Your wife does not have enough income this year to generate a good refund from an RSP contribution. So, don't borrow from your HELOC. This is a bad idea, anyway - the interest is not tax deductable.

If you want to contribute some cash this year, you don't have to take the credit this year, you can move it to a future year if you like. But have you considered opening a spousal RSP for her? It goes against your contribution limit, not hers, but you get the tax refund.

What *I *would do is set up a monthly contribution to her RSP starting now, at $900 a month, take the contribution next year or in a future year, depending on what she earns in 2014.


----------



## CanadianCapitalist (Mar 31, 2009)

Your spouse earned only $17K in 2013, so it doesn't make much sense to claim a RRSP deduction for 2013. I'm not so sure that she should claim a RRSP deduction for 2014 either. You'll have to run the numbers but it may make sense for her to carry contribution / room to a future year when she'll have a full year of income. Also, I'm pretty sure EI payments are not earned income, so there won't be any RRSP room created from that source.


----------



## OptsyEagle (Nov 29, 2009)

Also, if this next maternity situation is something that can be rejigged and slightly rescheduled (most are not) you should look into the maximum income allowed under the EI program. If I recall, EI is set up that if you earn enough money throughout the part of the year where you are working, they will require you to pay back the EI they give you. I just don't know at what income level this happens, but I suspect your wife is very close.


----------



## Four Pillars (Apr 5, 2009)

OptsyEagle said:


> Also, if this next maternity situation is something that can be rejigged and slightly rescheduled (most are not) you should look into the maximum income allowed under the EI program. If I recall, EI is set up that if you earn enough money throughout the part of the year where you are working, they will require you to pay back the EI they give you. I just don't know at what income level this happens, but I suspect your wife is very close.
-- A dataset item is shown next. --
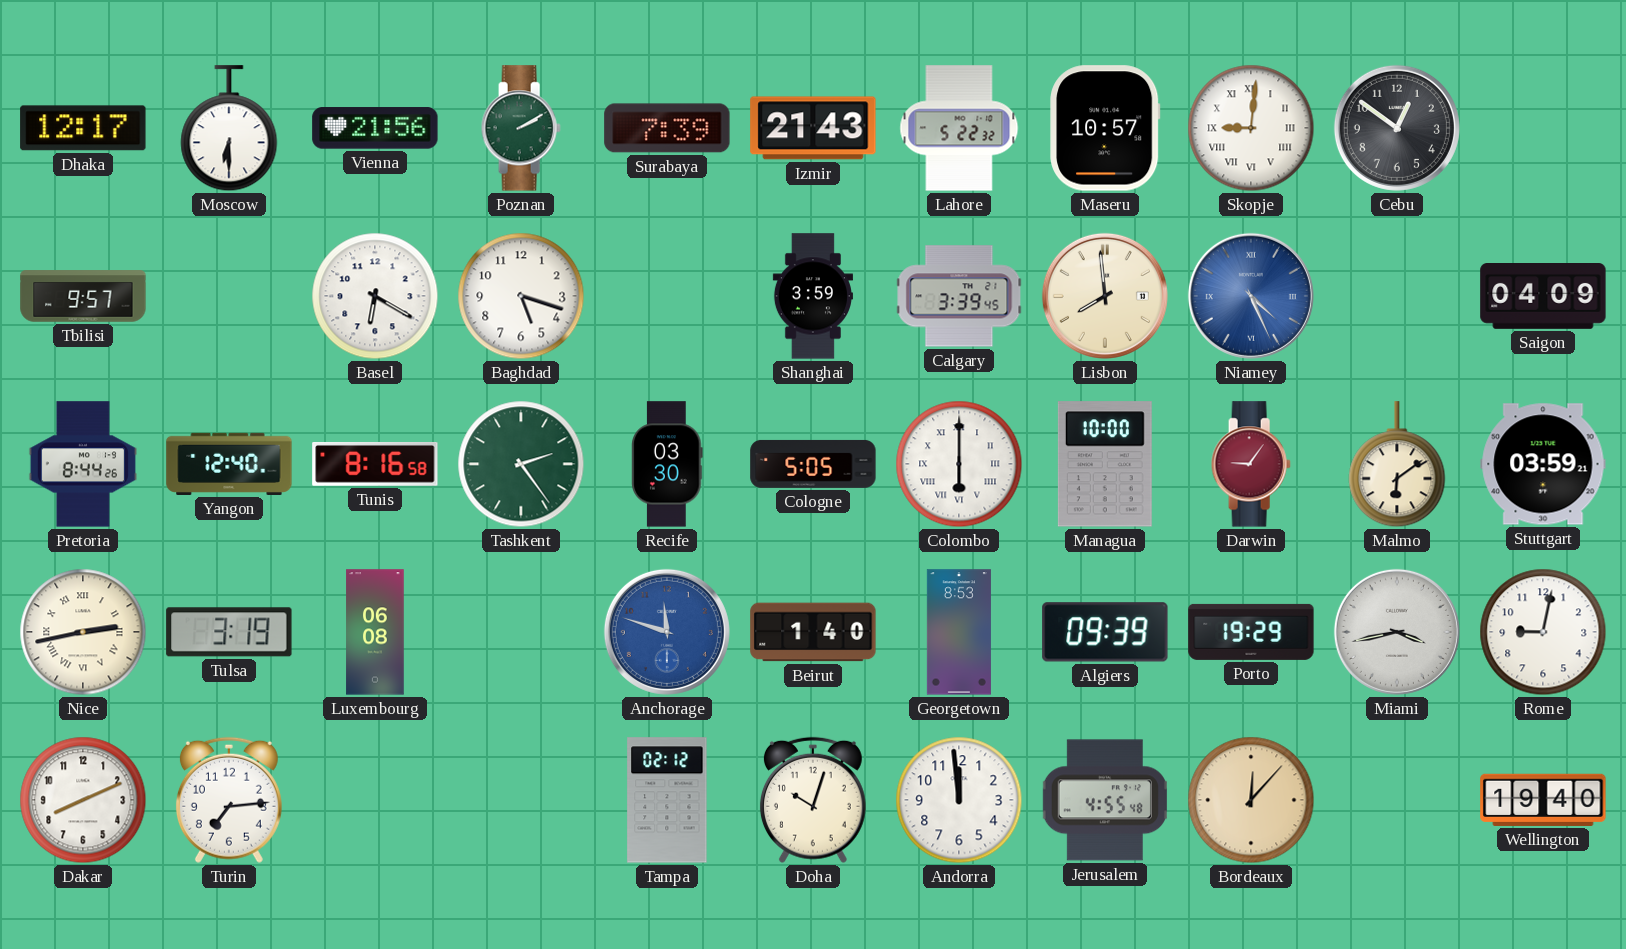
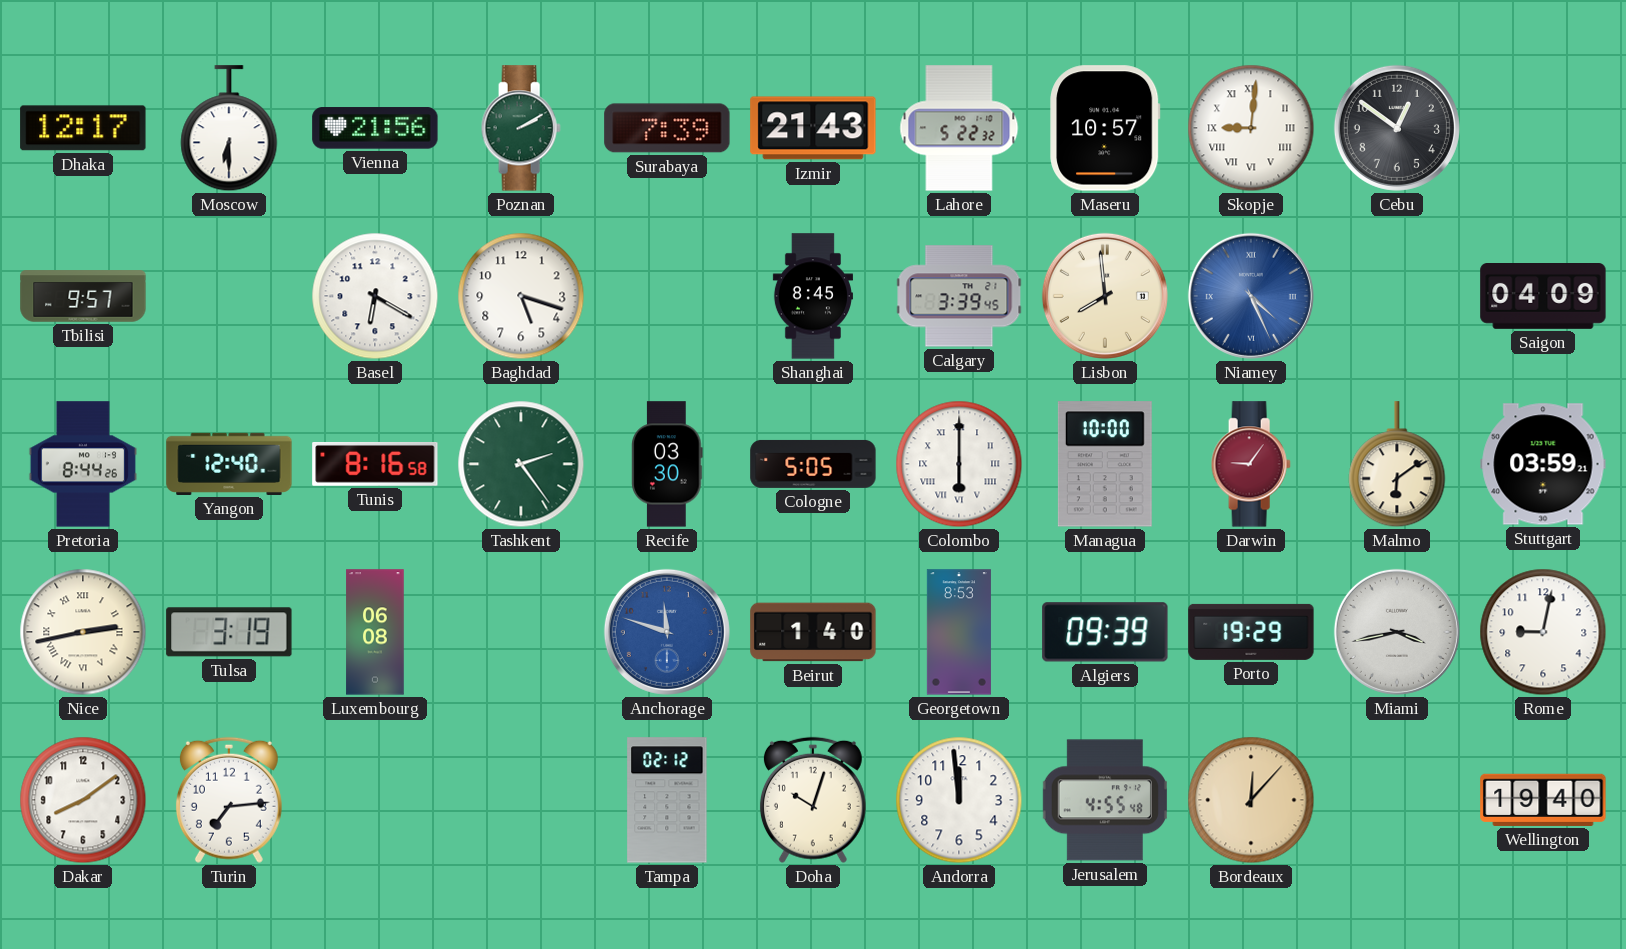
Shanghai: 3:59 -> 8:45
Dakar: 8:11 -> 8:09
I don't think this is true.


----------



## rglempera (Apr 2, 2011)

Thanks for the replies. I already reached my personal contribution limit, so I don' think a spousal RRSP makes sense. Sounds like I should start contributing soon to take advantage of tax free earnings, but hold off on claiming the deduction until she has a full year of income (especially if EI doesn't free up RRSP room as CC mentioned). 

She will likely have a full year of income (~$75-80k) in 2015...assuming we stop with 3 kids  Just a few questions to make sure I'm understanding:

1) If I contribute $8k on April 1st 2014, I can defer claiming that deduction until her 2015 return (in early 2016)? I don't need to apply it to her 2014 return?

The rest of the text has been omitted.